Cependant sa femme, voulant se remarier à Paris, comme veuve, mais n'en ayant aucune preuve, trouva moyen de tirer un certificat du comte de Lignon, capitaine d'une compagnie de chevau-légers, portant que le nommé Jean Maillard était mort du flux de sang en Italie, dans le quartier de Saluces, le 10 mars 1630. Marie de La Tour vivait alors avec un sieur de Boessière, dont elle avait déjà deux enfans, et qu'elle épousa le 28 avril 1646. Outre les deux enfans nés avant le mariage, elle en eut encore deux autres; mais tous moururent, excepté l'aîné de tous, qui avait été baptisé sous le nom de Pierre Forain.
M. de Boessière mourut au bout de vingt années de ce mariage; et son fils, qui, depuis le mariage, se nommait Pierre Thibaut, seigneur de Villiers, lui succéda dans tous ses biens.
Cependant il circulait un bruit sourd que Jean Maillard n'était point mort: ses collatéraux ne demeurèrent pas oisifs. On fit des recherches: on trouva Jean Maillard dans son couvent; on l'engagea, par l'espoir d'une grande succession à partager, et par l'annonce fausse de la mort de sa femme, à revenir en France.
Lorsqu'il fut arrivé à Paris, il découvrit la vérité, et, déterminé par les avis des collatéraux, il rendit plainte contre sa femme en crime d'adultère. Marie de La Tour fut décrétée de prise de corps et conduite en prison. Elle refusa de reconnaître son mari lors de la confrontation. Cette affaire donna lieu à plusieurs procédures, pendant lesquelles Maillard tomba malade, et mourut âgé de soixante-dix ans, après avoir déclaré qu'il était le véritable Jean Maillard.

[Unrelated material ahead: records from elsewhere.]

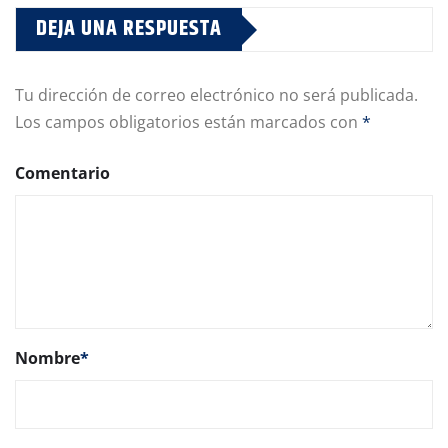
DEJA UNA RESPUESTA
Tu dirección de correo electrónico no será publicada.
Los campos obligatorios están marcados con
*
Comentario
Nombre
*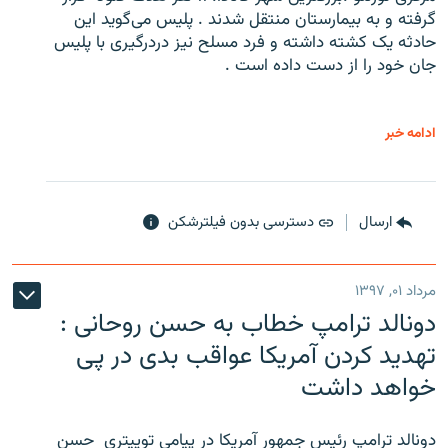
گرفته و به بیمارستان منتقل شدند . پلیس می‌گوید این
حادثه یک کشته داشته و فرد مسلح نیز دردرگیری با پلیس
جان خود را از دست داده است .
ادامه خبر
ارسال
دسترسی بدون فیلترشکن
مرداد ۰۱, ۱۳۹۷
دونالد ترامپ خطاب به حسن روحانی :
تهدید کردن آمریکا عواقب بدی در پی
خواهد داشت
دونالد ترامپ رئیس جمهور آمریکا در پیامی توییتری ‌ حسن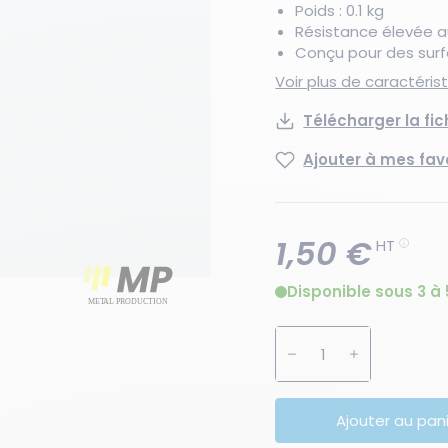
Poids : 0.1 kg
Résistance élevée 
Conçu pour des sur
Voir plus de caractéri
Télécharger la fi
Ajouter à mes fav
1,50 €
HT
Disponible sous 3 à 
Augmenter la quanti
Diminuer la 
Ajouter au pan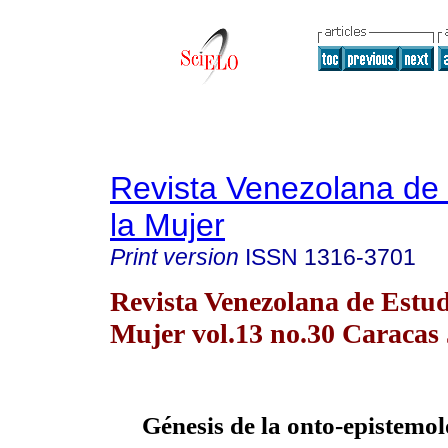
Revista Venezolana de 
la Mujer
Print version
ISSN
1316-3701
Revista Venezolana de Estud
Mujer vol.13 no.30 Caracas 
Génesis de la onto-epistemol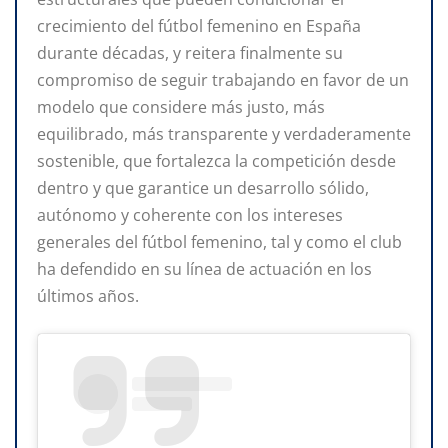
crecimiento del fútbol femenino en España
durante décadas, y reitera finalmente su
compromiso de seguir trabajando en favor de un
modelo que considere más justo, más
equilibrado, más transparente y verdaderamente
sostenible, que fortalezca la competición desde
dentro y que garantice un desarrollo sólido,
autónomo y coherente con los intereses
generales del fútbol femenino, tal y como el club
ha defendido en su línea de actuación en los
últimos años.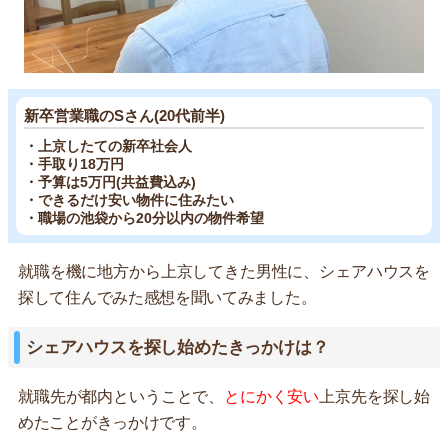
新卒営業職のSさん(20代前半)
・上京したての新卒社会人
・手取り18万円
・予算は5万円(共益費込み)
・できるだけ安い物件に住みたい
・職場の池袋から20分以内の物件希望
就職を機に地方から上京してきた男性に、シェアハウスを
探して住んでみた感想を聞いてみました。
シェアハウスを探し始めたきっかけは？
就職先が都内ということで、
とにかく安い
上京先を探し始
めたことがきっかけです。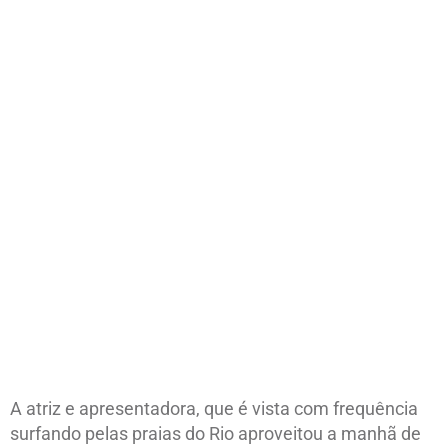
A atriz e apresentadora, que é vista com frequência
surfando pelas praias do Rio aproveitou a manhã de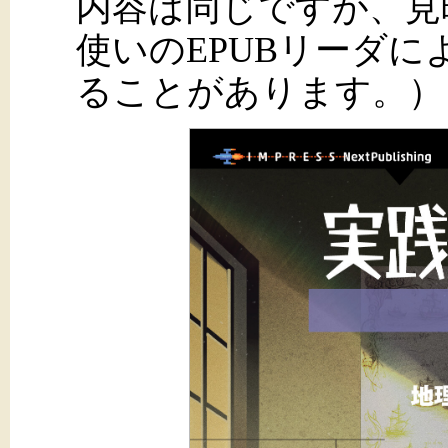
内容は同じですが、見
使いのEPUBリーダ
ることがあります。）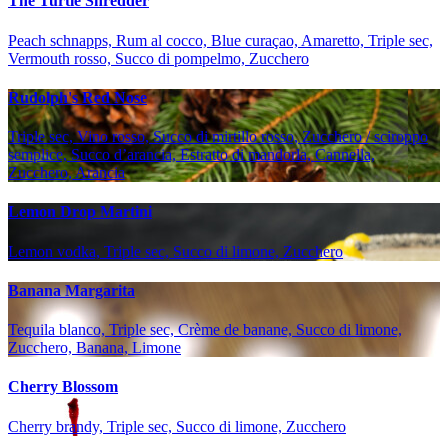
The Turtle Shredder
Peach schnapps, Rum al cocco, Blue curaçao, Amaretto, Triple sec,
Vermouth rosso, Succo di pompelmo, Zucchero
Rudolph's Red Nose
Triple sec, Vino rosso, Succo di mirtillo rosso, Zucchero / sciroppo
semplice, Succo d’arancia, Estratto di mandorla, Cannella,
Zucchero, Arancia
Lemon Drop Martini
Lemon vodka, Triple sec, Succo di limone, Zucchero
Banana Margarita
Tequila blanco, Triple sec, Crème de banane, Succo di limone,
Zucchero, Banana, Limone
Cherry Blossom
Cherry brandy, Triple sec, Succo di limone, Zucchero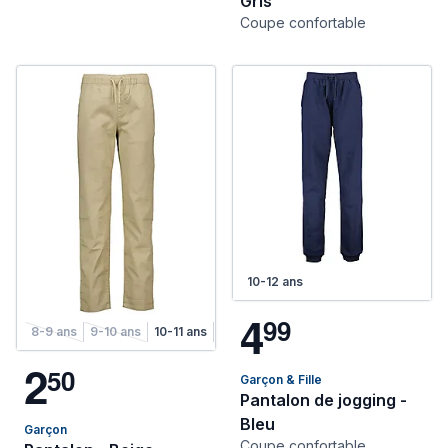
Gris
Coupe confortable
10-12 ans
4
9
9
8-9 ans
9-10 ans
10-11 ans
11-12 ans
12-13 ans
13-14 ans
2
5
0
Garçon & Fille
Pantalon de jogging -
Bleu
Garçon
Coupe confortable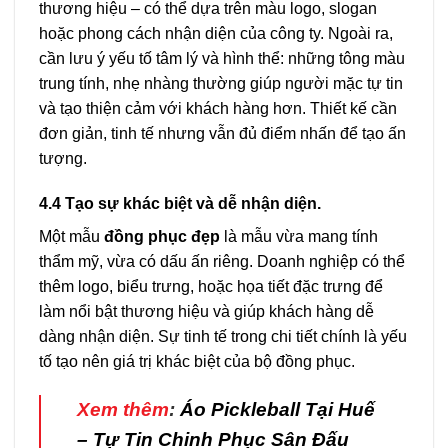
thương hiệu – có thể dựa trên màu logo, slogan
hoặc phong cách nhận diện của công ty. Ngoài ra,
cần lưu ý yếu tố tâm lý và hình thể: những tông màu
trung tính, nhẹ nhàng thường giúp người mặc tự tin
và tạo thiện cảm với khách hàng hơn. Thiết kế cần
đơn giản, tinh tế nhưng vẫn đủ điểm nhấn để tạo ấn
tượng.
4.4 Tạo sự khác biệt và dễ nhận diện.
Một mẫu
đồng phục đẹp
là mẫu vừa mang tính
thẩm mỹ, vừa có dấu ấn riêng. Doanh nghiệp có thể
thêm logo, biểu trưng, hoặc họa tiết đặc trưng để
làm nổi bật thương hiệu và giúp khách hàng dễ
dàng nhận diện. Sự tinh tế trong chi tiết chính là yếu
tố tạo nên giá trị khác biệt của bộ đồng phục.
Xem thêm
:
Áo Pickleball Tại Huế
– Tự Tin Chinh Phục Sân Đấu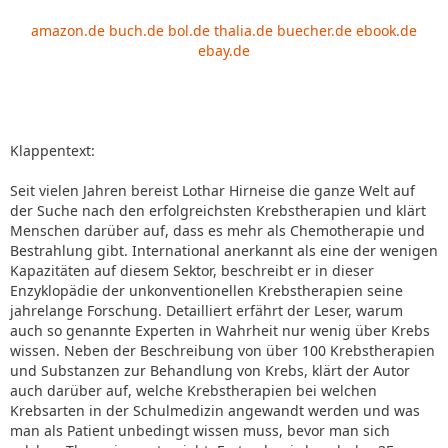
amazon.de
buch.de
bol.de
thalia.de
buecher.de
ebook.de
ebay.de
Klappentext:
Seit vielen Jahren bereist Lothar Hirneise die ganze Welt auf
der Suche nach den erfolgreichsten Krebstherapien und klärt
Menschen darüber auf, dass es mehr als Chemotherapie und
Bestrahlung gibt. International anerkannt als eine der wenigen
Kapazitäten auf diesem Sektor, beschreibt er in dieser
Enzyklopädie der unkonventionellen Krebstherapien seine
jahrelange Forschung. Detailliert erfährt der Leser, warum
auch so genannte Experten in Wahrheit nur wenig über Krebs
wissen. Neben der Beschreibung von über 100 Krebstherapien
und Substanzen zur Behandlung von Krebs, klärt der Autor
auch darüber auf, welche Krebstherapien bei welchen
Krebsarten in der Schulmedizin angewandt werden und was
man als Patient unbedingt wissen muss, bevor man sich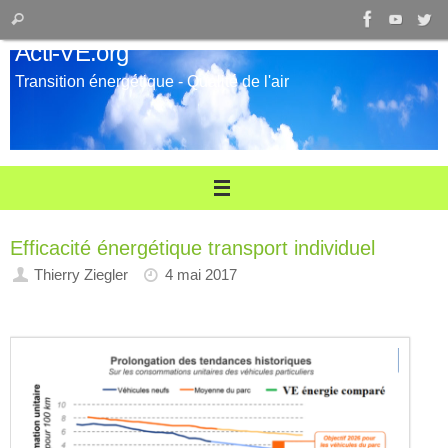
Passer
Recherche
Rechercher
au
pour
Acti-VE.org
contenu
:
Transition énergétique - Qualité de l'air
Efficacité énergétique transport individuel
Thierry Ziegler
4 mai 2017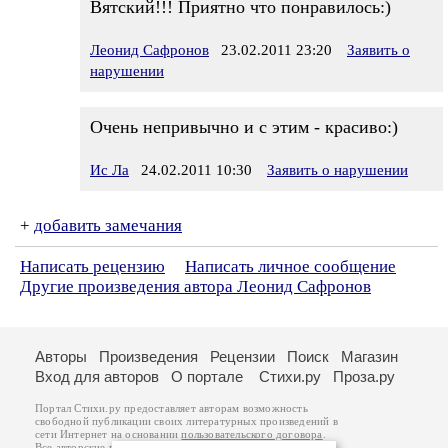
Вятский!!! Приятно что понравилось:)
Леонид Сафронов
23.02.2011 23:20
Заявить о
нарушении
Очень непривычно и с этим - красиво:)
Ис Ла
24.02.2011 10:30
Заявить о нарушении
+
добавить замечания
Написать рецензию
Написать личное сообщение
Другие произведения автора Леонид Сафронов
Авторы
Произведения
Рецензии
Поиск
Магазин
Вход для авторов
О портале
Стихи.ру
Проза.ру
Портал Стихи.ру предоставляет авторам возможность
свободной публикации своих литературных произведений в
сети Интернет на основании
пользовательского договора
.
Все авторские права на произведения принадлежат авторам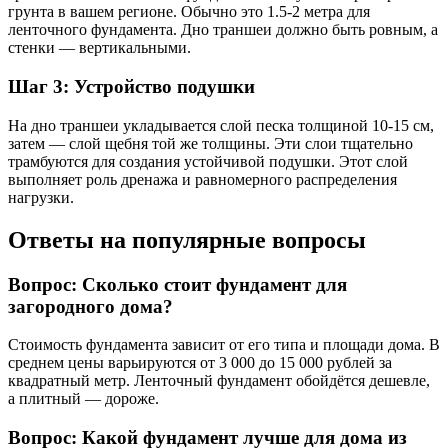
грунта в вашем регионе. Обычно это 1.5-2 метра для
ленточного фундамента. Дно траншеи должно быть ровным, а
стенки — вертикальными.
Шаг 3: Устройство подушки
На дно траншеи укладывается слой песка толщиной 10-15 см,
затем — слой щебня той же толщины. Эти слои тщательно
трамбуются для создания устойчивой подушки. Этот слой
выполняет роль дренажа и равномерного распределения
нагрузки.
Ответы на популярные вопросы
Вопрос: Сколько стоит фундамент для
загородного дома?
Стоимость фундамента зависит от его типа и площади дома. В
среднем цены варьируются от 3 000 до 15 000 рублей за
квадратный метр. Ленточный фундамент обойдётся дешевле,
а плитный — дороже.
Вопрос: Какой фундамент лучше для дома из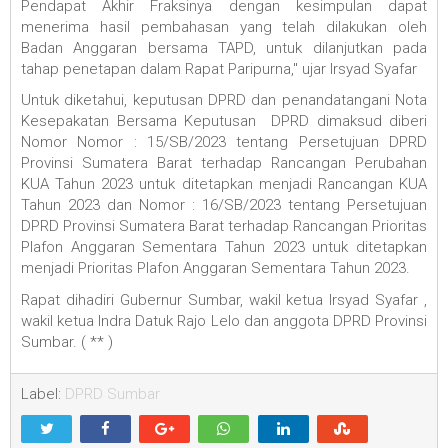
Pendapat Akhir Fraksinya dengan kesimpulan dapat
menerima hasil pembahasan yang telah dilakukan oleh
Badan Anggaran bersama TAPD, untuk dilanjutkan pada
tahap penetapan dalam Rapat Paripurna," ujar Irsyad Syafar
Untuk diketahui, keputusan DPRD dan penandatangani Nota
Kesepakatan Bersama Keputusan DPRD dimaksud diberi
Nomor Nomor : 15/SB/2023 tentang Persetujuan DPRD
Provinsi Sumatera Barat terhadap Rancangan Perubahan
KUA Tahun 2023 untuk ditetapkan menjadi Rancangan KUA
Tahun 2023 dan Nomor : 16/SB/2023 tentang Persetujuan
DPRD Provinsi Sumatera Barat terhadap Rancangan Prioritas
Plafon Anggaran Sementara Tahun 2023 untuk ditetapkan
menjadi Prioritas Plafon Anggaran Sementara Tahun 2023.
Rapat dihadiri Gubernur Sumbar, wakil ketua Irsyad Syafar ,
wakil ketua Indra Datuk Rajo Lelo dan anggota DPRD Provinsi
Sumbar. ( ** )
Label:
DPRD Sumbar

L'instance fut reprise par Jacqueline Maillard, sœur du défunt, et la cause fut recommencée le 27 avril 1672.
Après plus de quarante audiences, où il fut discuté sur les moyens qui tendaient à prouver que Jean Maillard avait été le mari véritable, les juges rendirent un arrêt définitif qui déclarait abusif le second mariage de Marie de La Tour, et mit la sœur de Jean Maillard en possession des biens de son frère. Cet arrêt fut rendu le 15 mars 1675.
[LA VOISIN ET LA VIGOUREUX,]
EMPOISONNEUSES.
On s'aperçut, à Paris, en 1680, que les empoisonnemens devenaient extrêmement fréquens. La terreur s'empara des esprits avec d'autant plus de rapidité, qu'à cette époque les idées d'empoisonnement et de sortilége étaient presque inséparables. Le roi donna, le 11 janvier de cette année, une déclaration concernant les empoisonnemens et les sorciers, dans laquelle on lisait: «Voulant pourvoir aux impiétés, sacriléges, empoisonnemens et autres crimes énormes que commettent certaines personnes qui faisaient profession de magie, qui passaient pour devins, et qui, sous ce prétexte, surprenaient la crédulité de beaucoup de gens, par la fausseté de leurs impostures et de leurs enchantemens, Sa Majesté ordonne, que tous les devins et devineresses sortiront incessamment de son royaume, à peine de punition corporelle, et que tous ceux qui auront employé des termes de l'Écriture sainte ou des prières, en faisant des choses qui n'ont aucun rapport aux causes naturelles, seront punis exemplairement.» La même déclaration défendait l'usage des poisons à tous autres qu'à ceux qui sont d'un art ou d'une profession qui les autorise à les employer dans leurs remèdes et leurs antidotes.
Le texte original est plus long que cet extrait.